Lifting the Financial Veil: A Solar Business Case
Making the Solar Business Case
For nearly 60-years, we at Cupertino Electric have focused on thoroughly understanding all of the elements that go into a successful construction project. In the alternative energy world, our analysis determined that renewable power generation systems were forced to compete for funding in the boardroom alongside other facility improvements. Because of this reality, our customers need to present a compelling case to their CFO or vice president of finance for why renewable projects are a sound business investment, aside from the goodwill they create as a symbol of a company's commitment to sustainability.
Since our first solar installation in 2007, our Energy Alternatives Division has treated every project as a stand-alone business case. We are well versed in explaining why a solar project is a good idea—especially in light of other capital projects. At the core of whether solar makes good business sense is our exploration of "doing nothing vs. doing something" as it relates to the rising cost of energy.
Clarifying the Customer's Financial Goals
We treat every project as a stand-alone business case and are adept at explaining why a solar project is a good idea—especially in light of other capital projects.
Before embarking on a detailed financial analysis , we work with clients to make sure that we intimately understand their financial goals and uncover potential roadblocks. We typically ask:
Is there a maximum allowable payback period?
Is there a target minimum internal rate of return or return on investment?
Do you want to own the PV system, or do you require some form of structured financing (PPA, commercial lease)?
Doing Nothing vs. Doing Something Approach
Once we have the customer's financial goals as context, we establish a client's annual expense and unit costs for electric service by reviewing a year's worth of electric bills. Using well-researched figures from public sources, we then apply a rate escalator (annual rate hike) to derive future estimated unit costs and to project annual expenses. This calculation represents the "do nothing" portion of the equation.
In contrast, the "do something" scenario is iterative from both a design and financial standpoint. For this portion, we prepare a conceptual system layout and electrical single-line diagram. From there, we estimate the delivered cost, and model the anticipated first-year power generated.
Our Approach: Be Transparent and Conservative
Knowing that solar PV projects will only get built if the money spent offers competitive returns, we at Cupertino Electric have adopted two very important principles:
Be transparent— our model, which includes the assumptions we make and the accounting practice we emulate, should always be clear and defendable. (For more on this, read a recent post about the importance of conveying clear pv plant information)

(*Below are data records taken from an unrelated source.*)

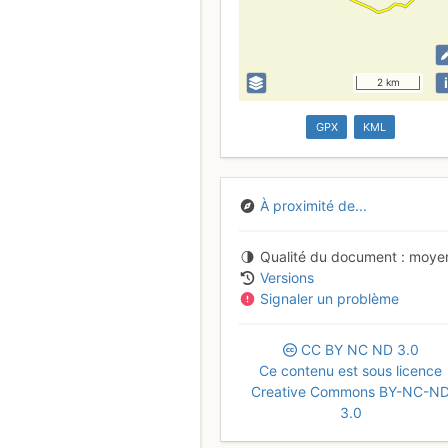
i
2 km
GPX
KML
À proximité de...
Qualité du document
moye
Versions
Signaler un problème
CC
BY
NC
ND
3.0
Ce contenu est sous licence
Creative Commons BY-NC-N
3.0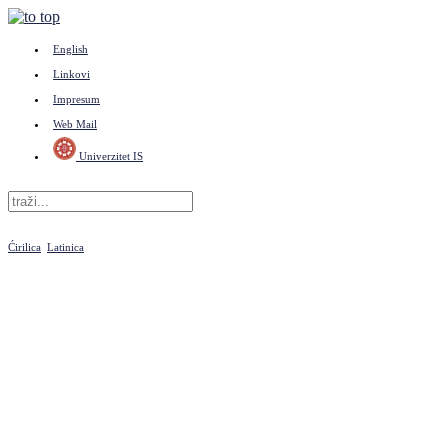
English
Linkovi
Impresum
Web Mail
Univerzitet IS
Ćirilica
Latinica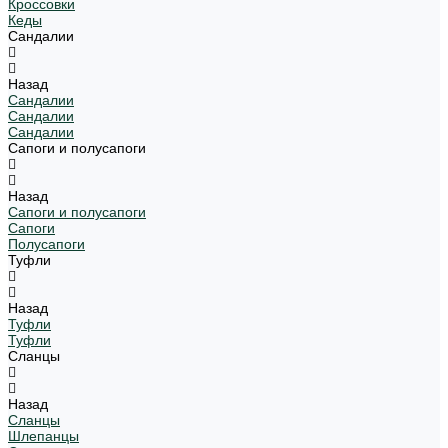
Кроссовки
Кеды
Сандалии
Назад
Сандалии
Сандалии
Сандалии
Сапоги и полусапоги
Назад
Сапоги и полусапоги
Сапоги
Полусапоги
Туфли
Назад
Туфли
Туфли
Сланцы
Назад
Сланцы
Шлепанцы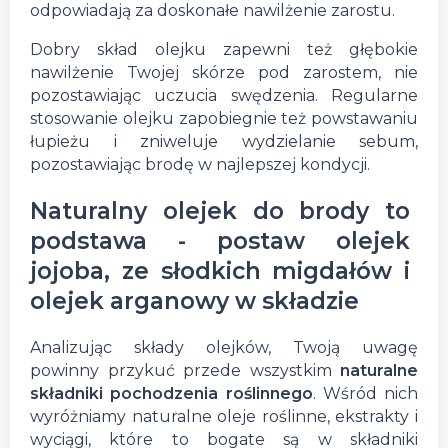
odpowiadają za doskonałe nawilżenie zarostu.
Dobry skład olejku zapewni też głębokie
nawilżenie Twojej skórze pod zarostem, nie
pozostawiając uczucia swędzenia. Regularne
stosowanie olejku zapobiegnie też powstawaniu
łupieżu i zniweluje wydzielanie sebum,
pozostawiając brodę w najlepszej kondycji.
Naturalny olejek do brody to
podstawa - postaw olejek
jojoba, ze słodkich migdałów i
olejek arganowy w składzie
Analizując składy olejków, Twoją uwagę
powinny przykuć przede wszystkim
naturalne
składniki pochodzenia roślinnego
. Wśród nich
wyróżniamy naturalne oleje roślinne, ekstrakty i
wyciągi, które to bogate są w składniki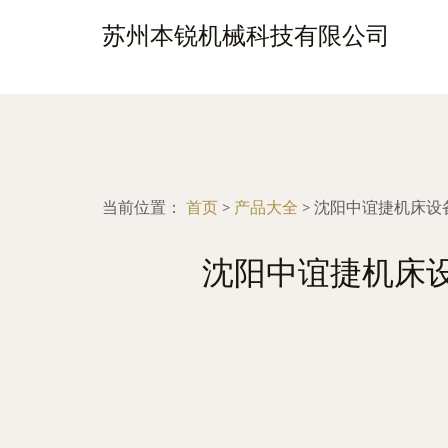
苏州本锐机械科技有限公司
当前位置：
首页
>
产品大全
>
沈阳中谊捷机床设
沈阳中谊捷机床设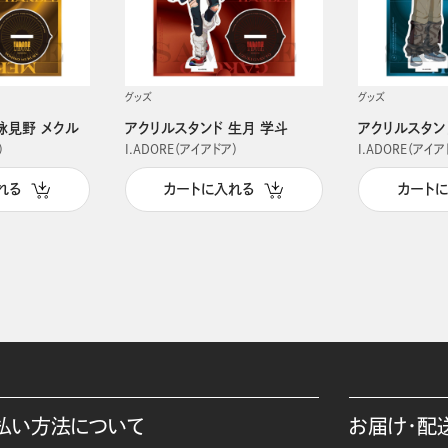
グッズ
グッズ
詠見野 メクル
アクリルスタンド 生月 学斗
アクリルスタン
）
I.ADORE（アイアドア）
I.ADORE（アイア
れる
カートに入れる
カート
払い方法について
お届け・配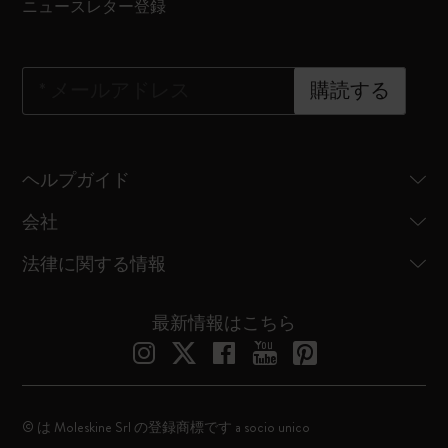
ニュースレター登録
*
メールアドレス
購読する
ヘルプガイド
会社
法律に関する情報
最新情報はこちら
© は Moleskine Srl の登録商標です a socio unico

Be conservative—where factors affecting a model's results fall within a range, we use the figure with the most serious consequences that still allows us to remain competitive
The Case for Ownership
Our general approach in working with potential customers is to develop a 25-year pro forma income (profit-loss) statement broken out into three parts:
Income to the project — the sum of the amount of money the client would avoid paying the utility, plus California Solar Initiative  incentive payments, plus a Renewable Energy Credit .

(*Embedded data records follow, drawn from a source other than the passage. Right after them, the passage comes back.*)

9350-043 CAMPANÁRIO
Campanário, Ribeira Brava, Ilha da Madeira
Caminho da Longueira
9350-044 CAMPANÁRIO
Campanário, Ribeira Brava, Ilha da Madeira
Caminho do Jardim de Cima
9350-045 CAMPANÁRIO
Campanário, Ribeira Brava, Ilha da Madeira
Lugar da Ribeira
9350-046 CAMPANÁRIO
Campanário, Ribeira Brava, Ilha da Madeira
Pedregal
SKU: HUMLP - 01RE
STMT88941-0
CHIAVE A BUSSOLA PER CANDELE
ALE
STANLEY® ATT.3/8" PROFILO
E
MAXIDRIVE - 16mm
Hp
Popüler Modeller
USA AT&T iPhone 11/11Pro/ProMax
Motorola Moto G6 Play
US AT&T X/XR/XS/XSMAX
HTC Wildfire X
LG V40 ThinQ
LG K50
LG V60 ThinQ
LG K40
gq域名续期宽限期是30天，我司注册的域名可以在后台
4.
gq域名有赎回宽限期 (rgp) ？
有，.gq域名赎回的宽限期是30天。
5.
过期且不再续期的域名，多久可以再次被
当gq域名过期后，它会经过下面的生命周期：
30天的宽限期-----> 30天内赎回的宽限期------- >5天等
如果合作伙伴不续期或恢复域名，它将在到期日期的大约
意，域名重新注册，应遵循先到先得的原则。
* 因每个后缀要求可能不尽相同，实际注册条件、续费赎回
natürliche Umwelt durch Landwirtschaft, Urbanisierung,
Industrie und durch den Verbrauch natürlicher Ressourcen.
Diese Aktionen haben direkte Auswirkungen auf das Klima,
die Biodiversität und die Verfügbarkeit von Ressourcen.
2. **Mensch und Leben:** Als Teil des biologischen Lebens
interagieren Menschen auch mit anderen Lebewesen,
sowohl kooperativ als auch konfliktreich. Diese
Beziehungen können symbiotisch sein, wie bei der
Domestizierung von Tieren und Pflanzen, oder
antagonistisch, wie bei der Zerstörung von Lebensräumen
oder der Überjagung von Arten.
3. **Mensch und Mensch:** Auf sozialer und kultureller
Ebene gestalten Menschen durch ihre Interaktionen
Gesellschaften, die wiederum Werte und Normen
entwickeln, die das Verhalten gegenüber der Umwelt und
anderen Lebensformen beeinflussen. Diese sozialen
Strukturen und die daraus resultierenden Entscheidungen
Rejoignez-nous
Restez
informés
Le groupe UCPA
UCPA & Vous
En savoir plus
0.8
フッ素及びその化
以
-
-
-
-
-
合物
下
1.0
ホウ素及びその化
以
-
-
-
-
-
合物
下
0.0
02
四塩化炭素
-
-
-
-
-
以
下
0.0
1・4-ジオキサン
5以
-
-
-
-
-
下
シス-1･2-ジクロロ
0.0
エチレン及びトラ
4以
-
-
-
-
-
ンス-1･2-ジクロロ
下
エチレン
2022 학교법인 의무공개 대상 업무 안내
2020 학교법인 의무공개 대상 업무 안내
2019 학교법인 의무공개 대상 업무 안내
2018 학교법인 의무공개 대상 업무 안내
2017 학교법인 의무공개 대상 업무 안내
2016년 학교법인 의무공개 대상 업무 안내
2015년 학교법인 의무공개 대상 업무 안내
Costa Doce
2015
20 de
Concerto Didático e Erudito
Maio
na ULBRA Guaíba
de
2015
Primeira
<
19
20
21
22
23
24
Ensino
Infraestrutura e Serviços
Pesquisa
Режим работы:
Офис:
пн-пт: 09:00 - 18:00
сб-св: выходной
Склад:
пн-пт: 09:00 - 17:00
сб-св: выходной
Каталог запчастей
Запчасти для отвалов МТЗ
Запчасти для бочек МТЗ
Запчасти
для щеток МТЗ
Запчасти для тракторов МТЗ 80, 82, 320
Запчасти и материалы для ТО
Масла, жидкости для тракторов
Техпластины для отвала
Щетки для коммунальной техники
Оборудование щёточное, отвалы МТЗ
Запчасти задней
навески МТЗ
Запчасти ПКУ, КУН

Direct expense incurred by the project — the sum of maintenance costs of the system, insurance, and replacing an inverter around the ten to 15-year mark.
Depreciation  and tax treatment — based on the client's combined tax rate, usually between 35% to 45% to calculate any reduction (added income) or increase (added expense) in corporate taxes stemming from savings derived from the solar system .
After running our model, the results are compared to the financial goals outlined by our client. When our designs and estimates yield results that meet or exceed stated goals, we transmit summaries of all inputs and results to our client, and move forward with the engineering and construction processes. More commonly, if one or more of the financial goals aren't met, we review the conceptual design documents with a focus on increasing production and decreasing cost, and revise them accordingly. The iterative process then involves re-running our model to measure progress.
Where our modeling efforts have been successful, we at Cupertino Electric have achieved financial results that fall into the following ranges:
Low = 6.5 years
Average = 8-9 years
High = 10-12 years
25-Year Internal Rate of Return
Low = 8%
Average = 10% - 12%
High = 15+%
25-Year Levelized Cost of Energy
Low = $0.10 / kWh
Average = $0.12 / kWh
High = $0.14 / kWh
When we're able to fully collaborate with our customers to help meet their financial goals and put our extensive design and construction experience to deliver the best solution, we find that the objections to solar systems as investments fall away.
 When a financial model is complete, thorough, and conforms to standard accounting practice, it produces information about future equivalent electricity rates and expenses. While the cost of electricity will rise over time based on rate increases of random magnitude, the Cupertino Electric-based model is predictable.
 A per kilowatt-hour (kWh) system production incentive offered by the State of California currently valued at $0.025/kWh of PV system production for the first five (5) years of plant operation.
 A nominal ($0.01 / kWh) amount that is "banked" with the Western Renewable Energy Generation Information System (WREGIS) that can be bought, sold, or traded as part of the California Environmental Quality Act (CEQA).
 The "expense" incurred through reduction in asset value over time.
 IRS rules are clear in that only those assets directly associated with the PV system are depreciable. The IRS also requires that 50% of the one-time investment tax credit be deducted from the asset's book valuation.